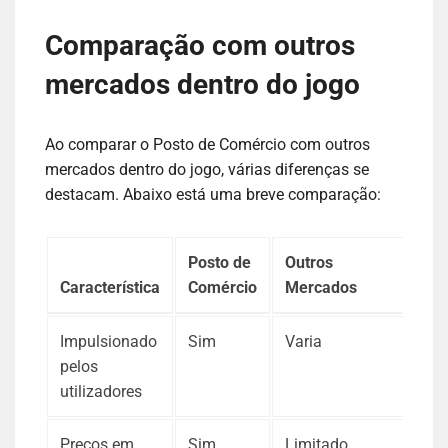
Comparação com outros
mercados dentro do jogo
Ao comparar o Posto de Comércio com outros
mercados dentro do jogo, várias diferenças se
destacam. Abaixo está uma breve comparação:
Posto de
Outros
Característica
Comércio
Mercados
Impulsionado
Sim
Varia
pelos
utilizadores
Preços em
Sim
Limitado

■ ■ ■ ■ ■

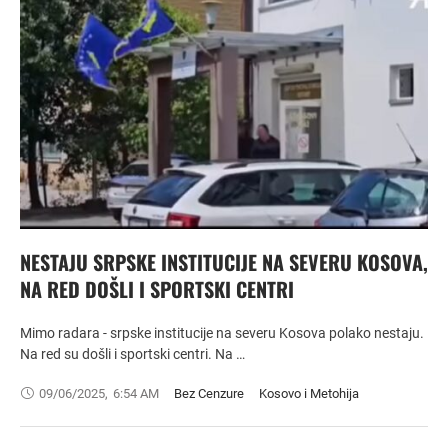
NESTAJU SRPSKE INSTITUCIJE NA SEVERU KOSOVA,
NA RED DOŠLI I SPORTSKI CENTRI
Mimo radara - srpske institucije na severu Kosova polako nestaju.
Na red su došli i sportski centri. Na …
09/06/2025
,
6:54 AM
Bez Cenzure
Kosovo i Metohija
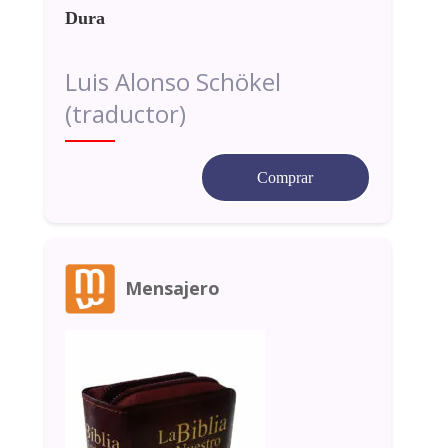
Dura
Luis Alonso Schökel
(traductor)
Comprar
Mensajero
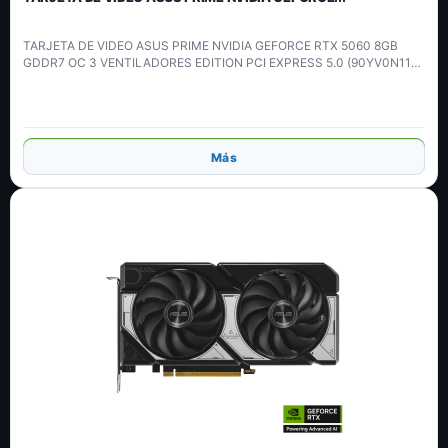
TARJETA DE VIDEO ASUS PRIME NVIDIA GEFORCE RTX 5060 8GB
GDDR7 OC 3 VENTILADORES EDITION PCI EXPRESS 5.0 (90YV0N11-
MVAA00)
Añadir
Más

■ ■ ■ ■ ■

About this exercise:
Using the listing, count the lines where the word "dentro" appears and reply with only that number.

Solution to this exercise:
2